> _Goal of the exercise_
Look for the word "region" in the entries and copy every line where it shows up.

══════════

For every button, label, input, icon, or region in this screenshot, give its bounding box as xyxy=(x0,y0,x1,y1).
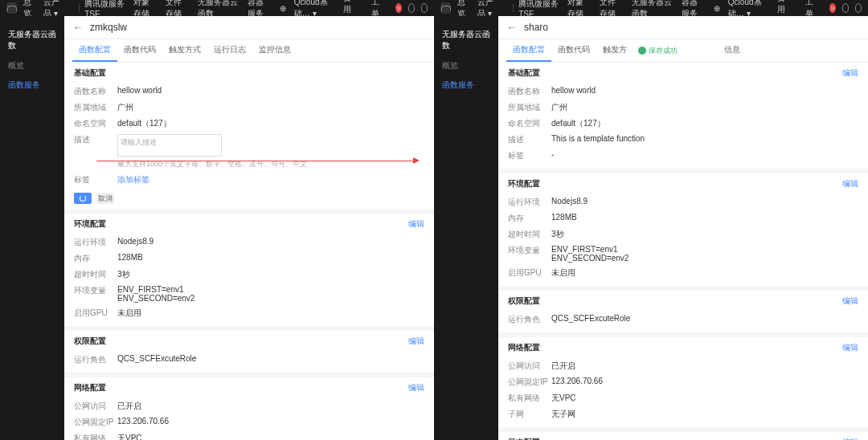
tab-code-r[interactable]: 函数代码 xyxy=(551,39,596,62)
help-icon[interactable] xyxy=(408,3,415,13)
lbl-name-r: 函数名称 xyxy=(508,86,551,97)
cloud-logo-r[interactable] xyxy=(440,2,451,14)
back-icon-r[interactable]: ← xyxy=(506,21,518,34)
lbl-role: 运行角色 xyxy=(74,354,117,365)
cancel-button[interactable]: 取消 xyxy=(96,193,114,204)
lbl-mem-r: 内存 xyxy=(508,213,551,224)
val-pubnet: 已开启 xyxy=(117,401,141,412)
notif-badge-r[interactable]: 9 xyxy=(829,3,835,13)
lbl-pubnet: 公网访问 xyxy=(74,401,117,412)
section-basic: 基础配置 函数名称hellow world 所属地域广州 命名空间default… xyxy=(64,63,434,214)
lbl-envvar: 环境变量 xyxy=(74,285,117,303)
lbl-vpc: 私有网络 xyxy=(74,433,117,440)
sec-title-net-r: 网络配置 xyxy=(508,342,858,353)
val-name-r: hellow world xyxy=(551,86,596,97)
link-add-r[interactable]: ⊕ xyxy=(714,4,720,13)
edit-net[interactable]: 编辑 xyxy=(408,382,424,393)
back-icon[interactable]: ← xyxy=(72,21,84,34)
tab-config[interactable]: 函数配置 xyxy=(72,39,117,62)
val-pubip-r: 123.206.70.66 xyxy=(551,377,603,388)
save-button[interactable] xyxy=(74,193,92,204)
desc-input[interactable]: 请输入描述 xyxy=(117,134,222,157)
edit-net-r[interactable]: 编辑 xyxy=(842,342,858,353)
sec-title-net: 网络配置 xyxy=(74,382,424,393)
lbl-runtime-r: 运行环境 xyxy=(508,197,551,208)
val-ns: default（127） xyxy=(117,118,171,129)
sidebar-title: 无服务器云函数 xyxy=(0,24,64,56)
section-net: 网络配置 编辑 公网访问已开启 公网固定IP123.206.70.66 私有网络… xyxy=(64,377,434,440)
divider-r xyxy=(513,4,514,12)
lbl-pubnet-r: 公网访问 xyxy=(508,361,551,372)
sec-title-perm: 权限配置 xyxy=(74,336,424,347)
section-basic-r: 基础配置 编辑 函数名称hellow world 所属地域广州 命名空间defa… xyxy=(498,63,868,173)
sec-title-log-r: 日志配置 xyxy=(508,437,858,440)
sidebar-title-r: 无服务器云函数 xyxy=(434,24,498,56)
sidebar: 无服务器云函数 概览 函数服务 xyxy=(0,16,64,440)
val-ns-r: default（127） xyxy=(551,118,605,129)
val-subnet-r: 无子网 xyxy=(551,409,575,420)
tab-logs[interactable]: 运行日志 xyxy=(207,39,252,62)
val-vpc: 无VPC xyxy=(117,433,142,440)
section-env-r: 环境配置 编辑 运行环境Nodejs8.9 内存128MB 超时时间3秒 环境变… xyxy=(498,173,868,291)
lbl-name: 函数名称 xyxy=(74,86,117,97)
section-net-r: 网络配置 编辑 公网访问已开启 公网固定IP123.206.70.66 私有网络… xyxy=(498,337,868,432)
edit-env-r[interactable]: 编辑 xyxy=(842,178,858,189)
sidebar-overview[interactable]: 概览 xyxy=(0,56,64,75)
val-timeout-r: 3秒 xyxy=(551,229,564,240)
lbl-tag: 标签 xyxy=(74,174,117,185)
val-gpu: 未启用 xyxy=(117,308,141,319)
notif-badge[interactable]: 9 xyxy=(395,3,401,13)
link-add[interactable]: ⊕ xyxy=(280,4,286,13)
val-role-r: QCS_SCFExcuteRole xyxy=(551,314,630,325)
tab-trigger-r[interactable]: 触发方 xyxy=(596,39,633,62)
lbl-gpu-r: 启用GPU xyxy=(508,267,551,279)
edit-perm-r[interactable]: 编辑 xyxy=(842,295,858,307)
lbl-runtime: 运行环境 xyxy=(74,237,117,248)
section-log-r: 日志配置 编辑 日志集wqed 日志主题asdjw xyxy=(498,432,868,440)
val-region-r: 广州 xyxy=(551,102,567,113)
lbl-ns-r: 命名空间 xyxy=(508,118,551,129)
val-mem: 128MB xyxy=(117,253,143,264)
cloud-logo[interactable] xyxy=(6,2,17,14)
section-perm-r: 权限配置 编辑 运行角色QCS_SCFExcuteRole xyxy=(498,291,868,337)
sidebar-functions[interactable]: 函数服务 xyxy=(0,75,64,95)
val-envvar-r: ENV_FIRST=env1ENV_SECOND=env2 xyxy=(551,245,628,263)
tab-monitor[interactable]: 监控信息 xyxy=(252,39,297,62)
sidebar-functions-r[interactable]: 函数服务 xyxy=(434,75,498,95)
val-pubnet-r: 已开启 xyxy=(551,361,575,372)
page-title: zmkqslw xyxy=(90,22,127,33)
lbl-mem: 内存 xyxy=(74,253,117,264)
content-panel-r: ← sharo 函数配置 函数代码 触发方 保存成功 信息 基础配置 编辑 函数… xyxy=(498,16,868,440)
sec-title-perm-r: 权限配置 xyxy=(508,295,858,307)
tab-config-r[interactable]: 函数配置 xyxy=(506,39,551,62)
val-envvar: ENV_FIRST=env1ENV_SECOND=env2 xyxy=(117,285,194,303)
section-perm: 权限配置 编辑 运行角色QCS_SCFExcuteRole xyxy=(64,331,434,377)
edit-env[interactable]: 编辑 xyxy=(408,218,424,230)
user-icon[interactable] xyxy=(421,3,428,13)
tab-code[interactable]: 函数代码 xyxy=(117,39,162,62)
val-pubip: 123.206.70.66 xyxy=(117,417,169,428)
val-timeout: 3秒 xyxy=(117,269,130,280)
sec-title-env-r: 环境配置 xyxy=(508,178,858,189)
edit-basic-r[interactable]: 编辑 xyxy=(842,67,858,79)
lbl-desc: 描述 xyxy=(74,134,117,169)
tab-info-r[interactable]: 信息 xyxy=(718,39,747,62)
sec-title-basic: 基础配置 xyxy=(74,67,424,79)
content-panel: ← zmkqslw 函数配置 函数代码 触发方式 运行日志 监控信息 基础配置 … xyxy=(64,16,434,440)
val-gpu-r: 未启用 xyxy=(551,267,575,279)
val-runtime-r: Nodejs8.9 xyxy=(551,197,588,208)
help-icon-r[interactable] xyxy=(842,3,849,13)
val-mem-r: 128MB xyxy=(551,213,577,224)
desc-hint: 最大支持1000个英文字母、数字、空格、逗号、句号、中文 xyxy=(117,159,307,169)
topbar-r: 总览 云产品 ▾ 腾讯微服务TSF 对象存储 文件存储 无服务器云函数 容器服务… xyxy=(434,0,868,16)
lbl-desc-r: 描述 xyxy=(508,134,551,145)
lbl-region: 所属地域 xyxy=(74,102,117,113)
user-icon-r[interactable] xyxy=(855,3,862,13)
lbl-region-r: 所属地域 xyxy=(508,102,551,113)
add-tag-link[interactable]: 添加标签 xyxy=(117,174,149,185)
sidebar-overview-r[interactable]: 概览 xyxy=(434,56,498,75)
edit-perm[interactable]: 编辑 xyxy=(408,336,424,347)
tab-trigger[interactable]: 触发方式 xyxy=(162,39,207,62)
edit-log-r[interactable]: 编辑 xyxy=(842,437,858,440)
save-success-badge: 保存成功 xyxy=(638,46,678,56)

══════════

> _Result of the task_
For every button, label, input, icon, or region in this screenshot, give its bounding box as xyxy=(x0,y0,x1,y1).
val-region-r: 广州 xyxy=(551,102,567,113)
lbl-region: 所属地域 xyxy=(74,102,117,113)
lbl-region-r: 所属地域 xyxy=(508,102,551,113)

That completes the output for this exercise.